*Exercise instructions*. Search the listing for the word "تفویض" and copy every line where it turns up.

*Record set*.

————

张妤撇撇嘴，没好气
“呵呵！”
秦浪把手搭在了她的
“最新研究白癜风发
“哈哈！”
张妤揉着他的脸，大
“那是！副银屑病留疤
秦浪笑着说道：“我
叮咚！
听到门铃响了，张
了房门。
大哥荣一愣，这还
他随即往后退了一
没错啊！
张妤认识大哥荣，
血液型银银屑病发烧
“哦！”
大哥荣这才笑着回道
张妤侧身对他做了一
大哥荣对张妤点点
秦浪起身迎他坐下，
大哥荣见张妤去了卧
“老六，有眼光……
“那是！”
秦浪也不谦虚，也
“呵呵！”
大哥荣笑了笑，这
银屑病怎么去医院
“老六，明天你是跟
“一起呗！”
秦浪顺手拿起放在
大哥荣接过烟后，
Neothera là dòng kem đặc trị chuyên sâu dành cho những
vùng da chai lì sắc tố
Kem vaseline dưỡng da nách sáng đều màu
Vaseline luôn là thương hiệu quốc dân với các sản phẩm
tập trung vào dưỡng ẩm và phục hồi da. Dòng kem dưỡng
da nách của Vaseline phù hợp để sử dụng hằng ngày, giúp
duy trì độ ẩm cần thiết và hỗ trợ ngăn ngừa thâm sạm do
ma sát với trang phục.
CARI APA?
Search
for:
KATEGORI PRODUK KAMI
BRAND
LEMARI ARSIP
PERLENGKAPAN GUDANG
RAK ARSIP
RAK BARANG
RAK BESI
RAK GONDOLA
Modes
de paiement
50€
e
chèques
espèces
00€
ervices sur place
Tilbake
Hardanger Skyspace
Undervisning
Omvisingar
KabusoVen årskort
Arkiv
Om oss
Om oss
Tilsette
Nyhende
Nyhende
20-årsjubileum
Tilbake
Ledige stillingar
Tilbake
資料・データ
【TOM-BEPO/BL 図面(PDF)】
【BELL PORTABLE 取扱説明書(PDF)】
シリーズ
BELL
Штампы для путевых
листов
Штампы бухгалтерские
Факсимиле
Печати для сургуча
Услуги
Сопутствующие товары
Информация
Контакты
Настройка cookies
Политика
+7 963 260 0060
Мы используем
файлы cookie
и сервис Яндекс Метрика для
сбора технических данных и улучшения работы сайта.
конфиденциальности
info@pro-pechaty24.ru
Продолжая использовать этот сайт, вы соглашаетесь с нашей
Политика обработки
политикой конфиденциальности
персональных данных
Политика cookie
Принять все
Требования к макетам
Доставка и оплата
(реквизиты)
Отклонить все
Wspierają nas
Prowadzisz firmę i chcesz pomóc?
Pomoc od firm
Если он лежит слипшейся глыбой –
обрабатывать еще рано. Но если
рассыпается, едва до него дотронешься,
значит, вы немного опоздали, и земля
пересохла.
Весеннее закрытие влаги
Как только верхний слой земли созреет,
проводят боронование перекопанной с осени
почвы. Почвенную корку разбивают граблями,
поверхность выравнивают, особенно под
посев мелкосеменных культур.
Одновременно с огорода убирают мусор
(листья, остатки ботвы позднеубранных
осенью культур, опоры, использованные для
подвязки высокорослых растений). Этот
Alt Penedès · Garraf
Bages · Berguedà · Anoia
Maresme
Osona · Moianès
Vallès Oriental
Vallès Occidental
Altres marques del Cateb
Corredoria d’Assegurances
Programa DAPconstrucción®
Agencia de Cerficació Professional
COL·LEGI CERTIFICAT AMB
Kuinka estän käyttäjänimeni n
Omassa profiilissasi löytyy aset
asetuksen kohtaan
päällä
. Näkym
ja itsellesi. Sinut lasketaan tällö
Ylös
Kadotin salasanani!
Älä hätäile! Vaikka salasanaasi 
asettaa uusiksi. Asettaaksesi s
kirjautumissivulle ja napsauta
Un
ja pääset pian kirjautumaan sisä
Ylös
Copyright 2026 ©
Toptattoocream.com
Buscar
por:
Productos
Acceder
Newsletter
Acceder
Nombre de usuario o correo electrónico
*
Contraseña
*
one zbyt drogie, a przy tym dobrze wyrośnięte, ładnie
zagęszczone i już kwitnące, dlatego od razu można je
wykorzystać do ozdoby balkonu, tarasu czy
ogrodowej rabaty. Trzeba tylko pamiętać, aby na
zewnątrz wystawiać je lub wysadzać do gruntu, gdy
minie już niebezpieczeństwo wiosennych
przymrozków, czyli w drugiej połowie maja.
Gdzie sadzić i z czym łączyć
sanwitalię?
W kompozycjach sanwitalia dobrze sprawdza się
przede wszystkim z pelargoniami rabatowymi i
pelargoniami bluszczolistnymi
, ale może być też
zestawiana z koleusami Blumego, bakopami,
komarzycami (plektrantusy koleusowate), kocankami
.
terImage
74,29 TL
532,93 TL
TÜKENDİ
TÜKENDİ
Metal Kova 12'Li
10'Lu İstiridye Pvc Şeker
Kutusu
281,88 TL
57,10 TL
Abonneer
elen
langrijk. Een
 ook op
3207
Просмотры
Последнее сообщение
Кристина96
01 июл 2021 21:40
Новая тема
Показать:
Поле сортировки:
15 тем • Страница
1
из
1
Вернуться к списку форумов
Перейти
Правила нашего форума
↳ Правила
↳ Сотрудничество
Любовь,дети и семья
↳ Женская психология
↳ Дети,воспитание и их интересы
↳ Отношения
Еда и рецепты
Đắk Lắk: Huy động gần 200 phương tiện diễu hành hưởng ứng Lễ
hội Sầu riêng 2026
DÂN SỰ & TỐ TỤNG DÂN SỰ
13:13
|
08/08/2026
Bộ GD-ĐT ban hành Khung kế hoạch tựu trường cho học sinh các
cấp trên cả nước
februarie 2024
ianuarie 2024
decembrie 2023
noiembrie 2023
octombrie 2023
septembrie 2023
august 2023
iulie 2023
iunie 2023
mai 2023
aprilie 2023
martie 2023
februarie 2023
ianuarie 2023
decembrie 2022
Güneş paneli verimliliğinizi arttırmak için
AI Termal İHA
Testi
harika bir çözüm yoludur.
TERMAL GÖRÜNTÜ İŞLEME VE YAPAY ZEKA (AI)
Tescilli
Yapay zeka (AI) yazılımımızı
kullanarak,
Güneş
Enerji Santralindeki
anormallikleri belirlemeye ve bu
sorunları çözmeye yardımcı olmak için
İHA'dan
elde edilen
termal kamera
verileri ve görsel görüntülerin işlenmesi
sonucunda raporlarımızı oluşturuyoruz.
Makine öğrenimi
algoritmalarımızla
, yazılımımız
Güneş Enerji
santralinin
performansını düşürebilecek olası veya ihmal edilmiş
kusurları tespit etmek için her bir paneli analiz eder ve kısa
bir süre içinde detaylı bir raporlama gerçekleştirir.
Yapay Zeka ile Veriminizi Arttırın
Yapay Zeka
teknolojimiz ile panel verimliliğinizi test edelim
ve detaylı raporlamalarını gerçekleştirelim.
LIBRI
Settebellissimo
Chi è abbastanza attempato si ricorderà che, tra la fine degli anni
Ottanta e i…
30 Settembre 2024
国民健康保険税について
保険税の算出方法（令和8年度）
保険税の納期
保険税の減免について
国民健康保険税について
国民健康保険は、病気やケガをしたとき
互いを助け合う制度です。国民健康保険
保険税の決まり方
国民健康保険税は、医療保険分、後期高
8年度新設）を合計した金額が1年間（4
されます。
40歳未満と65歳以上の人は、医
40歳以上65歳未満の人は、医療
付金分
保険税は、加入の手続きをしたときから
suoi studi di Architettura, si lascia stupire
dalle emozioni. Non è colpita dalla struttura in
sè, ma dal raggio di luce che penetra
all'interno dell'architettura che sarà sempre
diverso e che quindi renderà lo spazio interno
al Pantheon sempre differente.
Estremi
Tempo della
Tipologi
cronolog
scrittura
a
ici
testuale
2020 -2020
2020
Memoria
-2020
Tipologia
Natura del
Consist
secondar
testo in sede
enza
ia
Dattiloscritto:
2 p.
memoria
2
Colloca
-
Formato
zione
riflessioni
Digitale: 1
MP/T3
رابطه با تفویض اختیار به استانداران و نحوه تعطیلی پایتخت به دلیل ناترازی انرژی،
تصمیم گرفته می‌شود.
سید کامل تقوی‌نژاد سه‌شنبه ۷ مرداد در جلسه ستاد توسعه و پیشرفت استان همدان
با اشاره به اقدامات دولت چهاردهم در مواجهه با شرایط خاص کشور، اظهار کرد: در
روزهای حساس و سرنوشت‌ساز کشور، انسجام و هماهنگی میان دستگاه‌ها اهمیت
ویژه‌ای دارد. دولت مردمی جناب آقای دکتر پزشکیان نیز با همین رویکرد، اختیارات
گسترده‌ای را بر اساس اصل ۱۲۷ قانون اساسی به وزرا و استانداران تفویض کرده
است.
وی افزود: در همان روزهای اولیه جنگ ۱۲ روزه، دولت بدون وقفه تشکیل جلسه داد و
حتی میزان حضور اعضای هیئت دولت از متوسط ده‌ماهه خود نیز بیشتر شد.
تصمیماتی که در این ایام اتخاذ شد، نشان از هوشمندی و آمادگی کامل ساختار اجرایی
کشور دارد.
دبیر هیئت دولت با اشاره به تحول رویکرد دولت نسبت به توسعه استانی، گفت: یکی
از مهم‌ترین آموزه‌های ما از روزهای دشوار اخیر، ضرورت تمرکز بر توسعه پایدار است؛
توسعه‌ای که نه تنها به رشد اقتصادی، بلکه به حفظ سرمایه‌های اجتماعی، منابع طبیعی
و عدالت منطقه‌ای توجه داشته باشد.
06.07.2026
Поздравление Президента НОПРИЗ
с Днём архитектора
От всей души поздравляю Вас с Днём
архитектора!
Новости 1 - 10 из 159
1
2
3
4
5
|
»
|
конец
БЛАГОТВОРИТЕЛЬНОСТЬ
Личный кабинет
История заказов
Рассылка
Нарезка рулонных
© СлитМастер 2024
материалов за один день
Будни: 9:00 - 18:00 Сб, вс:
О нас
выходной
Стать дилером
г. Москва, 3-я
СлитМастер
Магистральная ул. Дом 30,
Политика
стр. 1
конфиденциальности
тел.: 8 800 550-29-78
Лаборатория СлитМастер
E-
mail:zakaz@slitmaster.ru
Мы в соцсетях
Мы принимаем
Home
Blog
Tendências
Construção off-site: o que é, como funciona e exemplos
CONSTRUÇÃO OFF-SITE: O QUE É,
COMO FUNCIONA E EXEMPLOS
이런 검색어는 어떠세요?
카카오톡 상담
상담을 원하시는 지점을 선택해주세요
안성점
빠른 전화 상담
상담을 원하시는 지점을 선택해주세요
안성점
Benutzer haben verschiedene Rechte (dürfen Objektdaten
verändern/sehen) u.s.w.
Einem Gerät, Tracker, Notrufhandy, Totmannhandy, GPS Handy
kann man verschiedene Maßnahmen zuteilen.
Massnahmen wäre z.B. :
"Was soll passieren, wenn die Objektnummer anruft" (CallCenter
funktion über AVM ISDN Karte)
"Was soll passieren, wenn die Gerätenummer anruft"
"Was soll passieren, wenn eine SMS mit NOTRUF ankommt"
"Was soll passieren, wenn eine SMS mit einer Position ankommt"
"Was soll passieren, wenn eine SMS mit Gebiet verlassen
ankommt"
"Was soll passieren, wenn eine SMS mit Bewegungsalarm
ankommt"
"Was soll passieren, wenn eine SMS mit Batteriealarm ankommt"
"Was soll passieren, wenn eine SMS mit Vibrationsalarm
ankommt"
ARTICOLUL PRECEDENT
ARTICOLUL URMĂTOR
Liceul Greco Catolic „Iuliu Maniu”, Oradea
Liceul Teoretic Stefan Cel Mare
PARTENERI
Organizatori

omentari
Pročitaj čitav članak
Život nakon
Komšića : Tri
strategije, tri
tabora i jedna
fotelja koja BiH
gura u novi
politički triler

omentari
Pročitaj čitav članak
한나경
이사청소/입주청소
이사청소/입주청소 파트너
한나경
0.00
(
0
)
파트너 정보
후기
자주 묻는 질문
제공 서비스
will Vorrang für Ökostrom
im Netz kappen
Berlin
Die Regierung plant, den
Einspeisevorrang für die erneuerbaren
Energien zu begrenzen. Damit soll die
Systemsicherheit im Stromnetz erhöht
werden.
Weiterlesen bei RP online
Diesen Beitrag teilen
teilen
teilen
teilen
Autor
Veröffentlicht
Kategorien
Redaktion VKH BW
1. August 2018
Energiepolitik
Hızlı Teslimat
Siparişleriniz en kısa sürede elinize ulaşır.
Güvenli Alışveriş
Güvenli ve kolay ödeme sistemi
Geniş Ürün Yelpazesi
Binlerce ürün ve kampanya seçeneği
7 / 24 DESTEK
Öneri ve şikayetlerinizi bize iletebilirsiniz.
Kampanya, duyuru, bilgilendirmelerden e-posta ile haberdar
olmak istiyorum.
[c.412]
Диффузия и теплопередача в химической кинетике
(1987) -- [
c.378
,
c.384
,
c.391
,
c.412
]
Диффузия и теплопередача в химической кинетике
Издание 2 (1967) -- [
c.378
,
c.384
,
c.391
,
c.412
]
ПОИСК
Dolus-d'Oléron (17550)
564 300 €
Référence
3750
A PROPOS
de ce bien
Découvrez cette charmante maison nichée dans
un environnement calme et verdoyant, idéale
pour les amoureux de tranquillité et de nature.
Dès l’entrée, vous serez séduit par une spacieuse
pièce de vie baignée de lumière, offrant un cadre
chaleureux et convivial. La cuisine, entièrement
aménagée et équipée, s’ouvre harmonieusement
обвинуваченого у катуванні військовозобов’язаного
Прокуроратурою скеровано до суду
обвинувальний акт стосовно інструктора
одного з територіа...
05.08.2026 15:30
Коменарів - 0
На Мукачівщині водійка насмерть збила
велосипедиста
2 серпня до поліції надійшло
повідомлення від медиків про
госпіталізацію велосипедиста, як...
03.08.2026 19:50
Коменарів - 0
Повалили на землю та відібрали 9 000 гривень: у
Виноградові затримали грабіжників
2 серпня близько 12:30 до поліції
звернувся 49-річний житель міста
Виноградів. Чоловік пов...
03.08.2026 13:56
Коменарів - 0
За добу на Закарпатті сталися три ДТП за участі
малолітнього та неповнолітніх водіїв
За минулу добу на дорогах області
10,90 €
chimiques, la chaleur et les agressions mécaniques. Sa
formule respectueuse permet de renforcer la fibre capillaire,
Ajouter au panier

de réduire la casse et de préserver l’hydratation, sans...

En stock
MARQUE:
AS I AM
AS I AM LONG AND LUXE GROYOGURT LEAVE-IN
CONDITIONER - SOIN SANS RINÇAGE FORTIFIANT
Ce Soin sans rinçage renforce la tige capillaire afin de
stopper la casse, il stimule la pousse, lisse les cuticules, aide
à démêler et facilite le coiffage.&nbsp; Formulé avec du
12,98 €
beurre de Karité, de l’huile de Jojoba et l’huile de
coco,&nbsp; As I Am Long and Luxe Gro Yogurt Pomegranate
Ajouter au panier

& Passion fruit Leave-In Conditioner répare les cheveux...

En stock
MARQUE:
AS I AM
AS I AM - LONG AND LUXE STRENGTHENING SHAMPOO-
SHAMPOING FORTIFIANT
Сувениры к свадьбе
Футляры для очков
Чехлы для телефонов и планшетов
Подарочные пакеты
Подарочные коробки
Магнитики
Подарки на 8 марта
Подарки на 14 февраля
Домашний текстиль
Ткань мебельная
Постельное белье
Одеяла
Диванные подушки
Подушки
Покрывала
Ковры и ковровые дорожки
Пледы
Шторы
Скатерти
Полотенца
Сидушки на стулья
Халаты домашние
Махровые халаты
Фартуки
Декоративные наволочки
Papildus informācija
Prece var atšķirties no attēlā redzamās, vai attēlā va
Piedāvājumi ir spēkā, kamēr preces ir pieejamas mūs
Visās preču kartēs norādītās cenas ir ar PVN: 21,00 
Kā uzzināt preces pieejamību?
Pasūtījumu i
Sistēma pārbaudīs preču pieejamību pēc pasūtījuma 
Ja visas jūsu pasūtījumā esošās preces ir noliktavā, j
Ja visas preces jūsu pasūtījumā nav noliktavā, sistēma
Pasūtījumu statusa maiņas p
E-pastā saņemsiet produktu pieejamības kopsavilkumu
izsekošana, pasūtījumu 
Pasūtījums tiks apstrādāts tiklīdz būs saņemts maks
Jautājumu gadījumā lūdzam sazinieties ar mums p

————

*Solution to this problem*.
رابطه با تفویض اختیار به استانداران و نحوه تعطیلی پایتخت به دلیل ناترازی انرژی،
گسترده‌ای را بر اساس اصل ۱۲۷ قانون اساسی به وزرا و استانداران تفویض کرده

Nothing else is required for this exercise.